Ahlaki diplomasi, yalnızca hükümetleri kabul edilebilir etik standartlara sahip diğer ülkeleri destekleyen bir dış ilişkiler politikasıdır. Bu, bir ülkenin ahlaki duruşuna bakmaksızın yabancı topraklardaki maddi çıkarları korumaya ve arttırmaya odaklanan dolar diplomasisinden önemli ölçüde farklıdır.
1913-1921 yılları arasında görev yapan Başkan Woodrow Wilson, önceki yönetimin dolar diplomasisinden politikanın tersine çevrilmesi olarak ahlaki diplomasi politikasını yarattı. Wilson, 4 Temmuz 1914'teki konuşmasında, Bağımsızlık Bildirgesi'nin, demokrasinin genişlemesini hükümetin görevi ve her vatanseverin sorumluluğu olarak oluşturduğu inancını açıkladı. Ahlaki diplomasi, bu reformu yalnızca reformu başlatan destekleyici finansal çıkarları kullanarak ve insan hakları ve özgürlüğünün reddedildiği ülkelerde yatırım veya ticari kalkınmayı durdurarak sona erer.

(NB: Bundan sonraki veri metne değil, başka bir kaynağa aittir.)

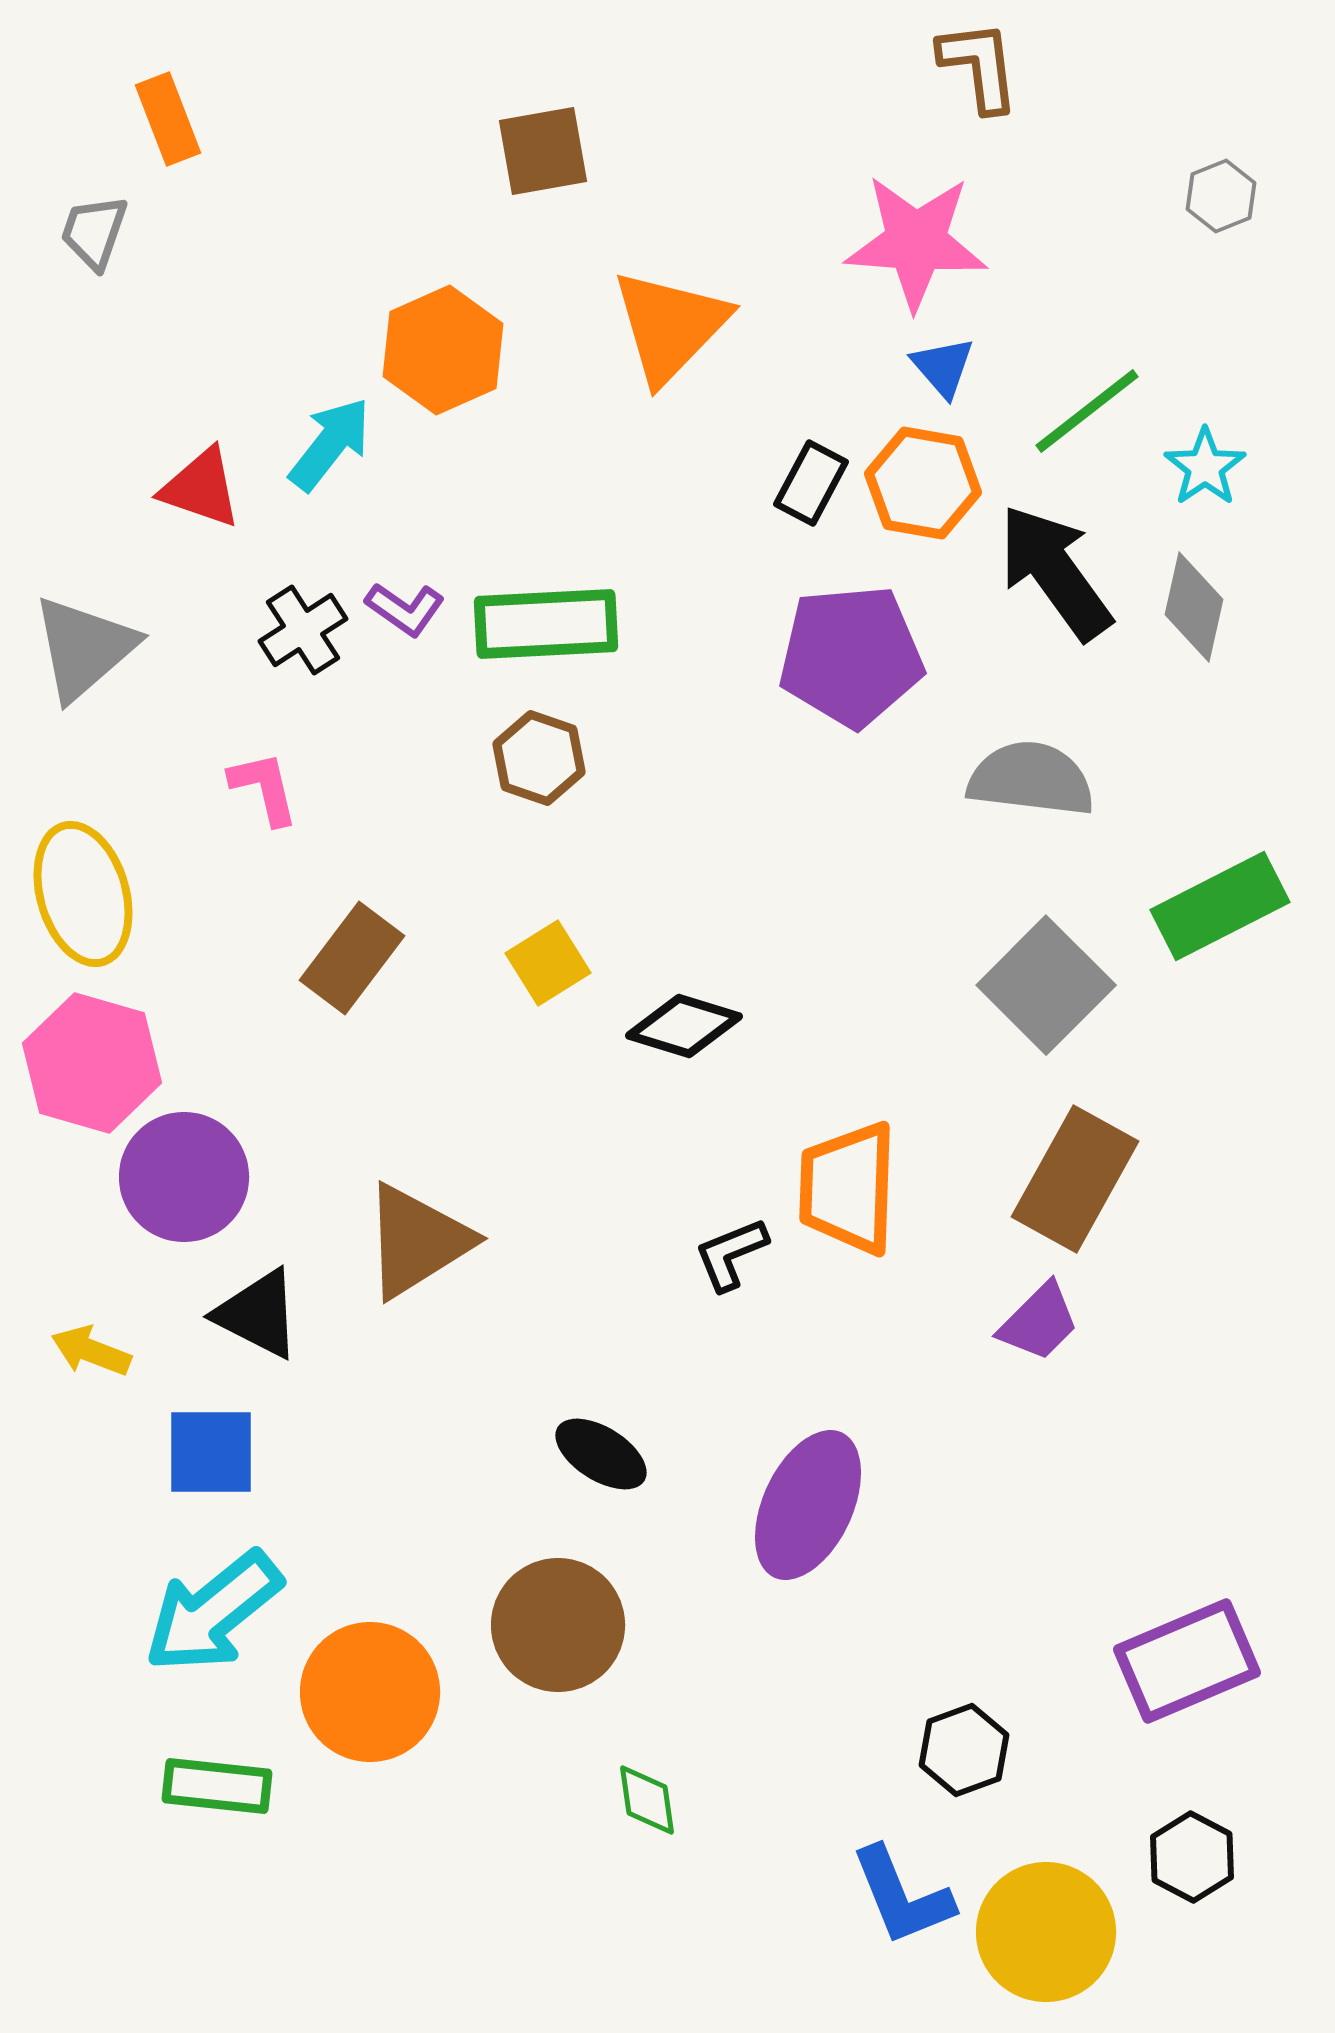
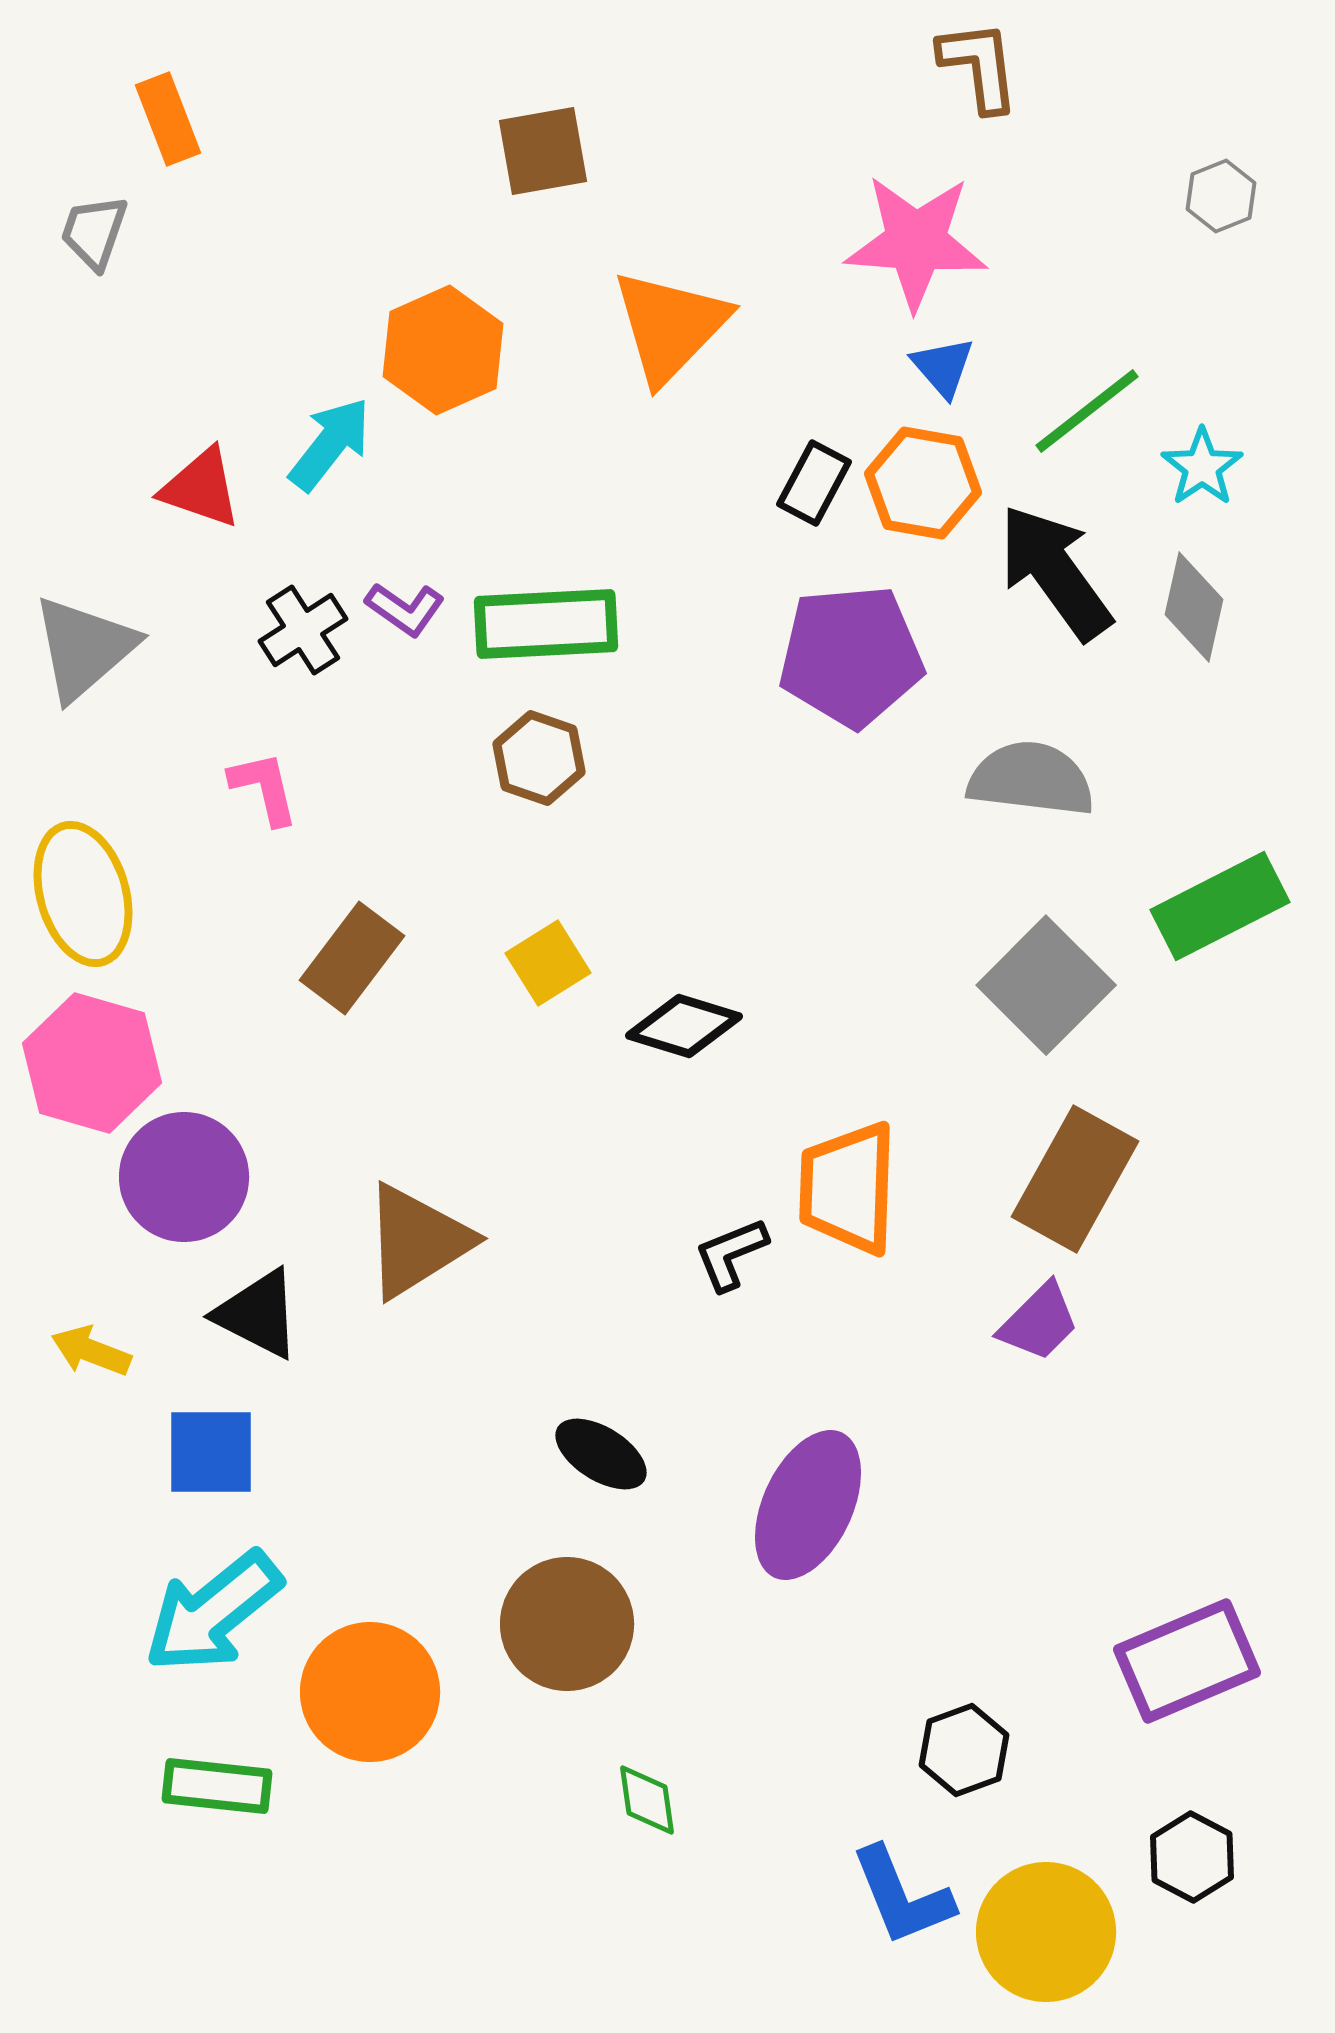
cyan star at (1205, 467): moved 3 px left
black rectangle at (811, 483): moved 3 px right
brown circle at (558, 1625): moved 9 px right, 1 px up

Başkan William Howard Taft tarafından kurulan dolar diplomasisi, bu ülkelerin doğada demokratik olup olmadıklarına bakılmaksızın, tüm dış pazarlardaki yatırımları artırmak ve Amerikan ticari çıkarlarını korumak için diplomasiyi hedeflemiştir. Öncelikle Orta Amerika, Karayipler ve Çin'e odaklanan 1912'deki Kongre Adresinde Taft, Amerika pazarlarını yurtdışına genişletmenin dış ülkelerin ekonomik istikrarını artırarak siyasi istikrarını artırdığı inancını dile getirdi. Teoride, böyle bir büyüme barışı destekledi. Tarih, Amerika'nın denizaşırı işletmelerdeki artışlarının barışı veya dış politik istikrarı desteklemediğini kanıtlıyor.